En visitant Pierrefonds, se pose immédiatement la question de la spécificité du lieu, et de son inscription dans l'histoire.
S'agissant d'une construction féodale entièrement reconstruite au XIXe siècle par Viollet-Le-Duc, nous sommes en face d'un dilemme : nous ne pouvons pas regarder ce bâtiment comme un exemple d'architecture féodale, et en même temps nous ne pouvons le considérer entièrement comme une création du XIXe siècle, tant le désir de copier et de retrouver l'art du Moyen-Âge est présent.
Cependant, ce qui saute aux yeux, c'est l'écart entre la conception que nous avons de l'art féodal et le château lui-même, l'écart en quelque sorte entre le vrai Moyen-Âge et son image, son fantasme, sa représentation dans l'esprit de l'architecte et dans notre esprit également.

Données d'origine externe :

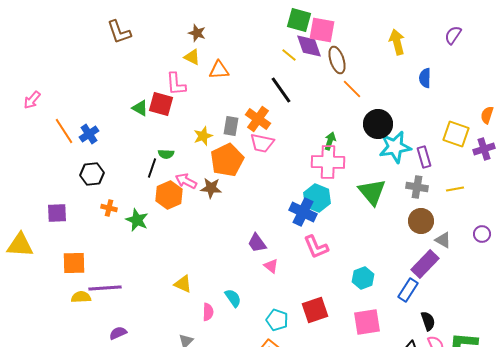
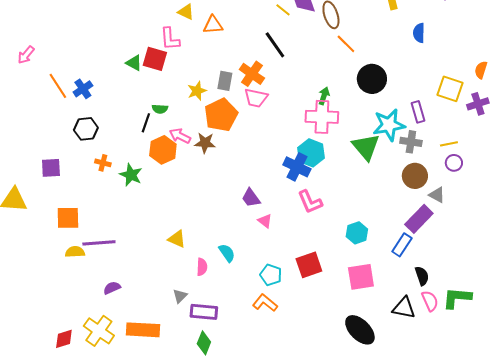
cyan star: (395, 147) -> (389, 125), moved
purple circle: (482, 234) -> (454, 163), moved

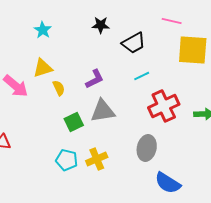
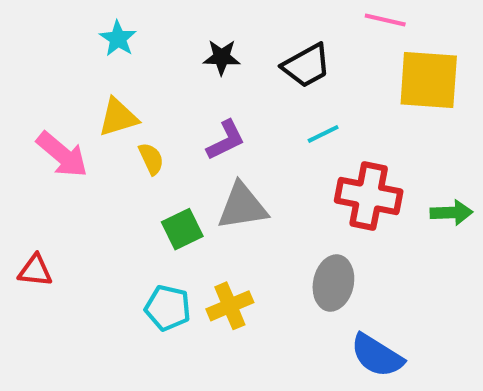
black star: (101, 25) -> (222, 57), moved
red cross: (164, 106) -> (369, 196), turned 36

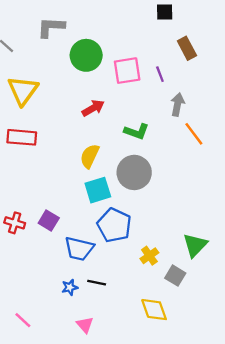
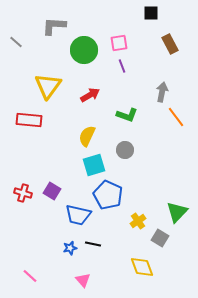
pink square: (127, 71) -> (119, 43), moved, size x0.7
purple line: (160, 74) -> (122, 66), moved
yellow triangle: (23, 90) -> (48, 86), moved
gray circle: (134, 172) -> (125, 150), size x0.6

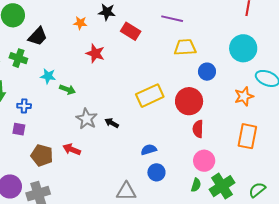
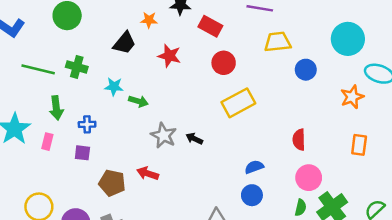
black trapezoid: (38, 36) -> (124, 43), moved
red circle: (189, 101) -> (224, 63), moved, size x0.7
orange rectangle: (247, 136) -> (359, 145), size x0.7
blue semicircle: (149, 150) -> (254, 167), moved

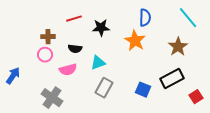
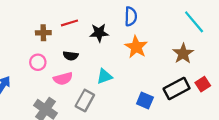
blue semicircle: (145, 18) -> (131, 16), moved
brown cross: (48, 37) -> (43, 33), moved
cyan triangle: (98, 63) -> (104, 76), moved
gray rectangle: (104, 88) -> (85, 100), moved
red square: (196, 97) -> (203, 84), moved

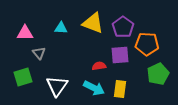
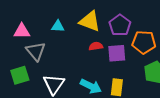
gray triangle: (39, 53) -> (36, 51), size x1.5
red semicircle: (99, 66) -> (96, 46), moved

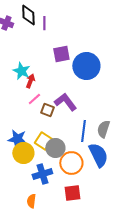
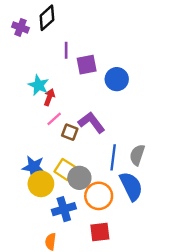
black diamond: (28, 15) -> (47, 18), turned 50
purple line: (44, 23) -> (66, 50), moved
blue circle: (86, 66) -> (117, 79), size x0.7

Au regard du monument, il apparaît clairement que le désir de l'architecte de retrouver ce savoir perdu est à la fois réalisé par l'ampleur de la construction mais est également une illusion. Impossible d'arrêter le temps, impossible de retrouver un passé à jamais perdu, c'est le message essentiel du château qui surplombe de toute sa démesure la vallée. Il ne s'agit que d'artifice, semblent nous dire les gigantesques tours et les peintures intérieures.
Où se trouve la vie dans ce château qui est resté semble-t-il sans habitant ?
Et nous pouvons ressentir l'espoir fou de l'architecte d'avoir voulu faire revivre le passé, d'avoir cru à l'artifice de l'art.
Le travail proposé part de cette idée forte, de cette tension entre le réel et l'illusion à travers l'écart entre l'objet lui-même, son reflet et son image.
Le cube recouvert dans ses autres faces également de miroir reflète la végétation et vient se fondre dans le paysage. Il cherche à s'intégrer à la nature tout en énonçant clairement son statut d'artifice.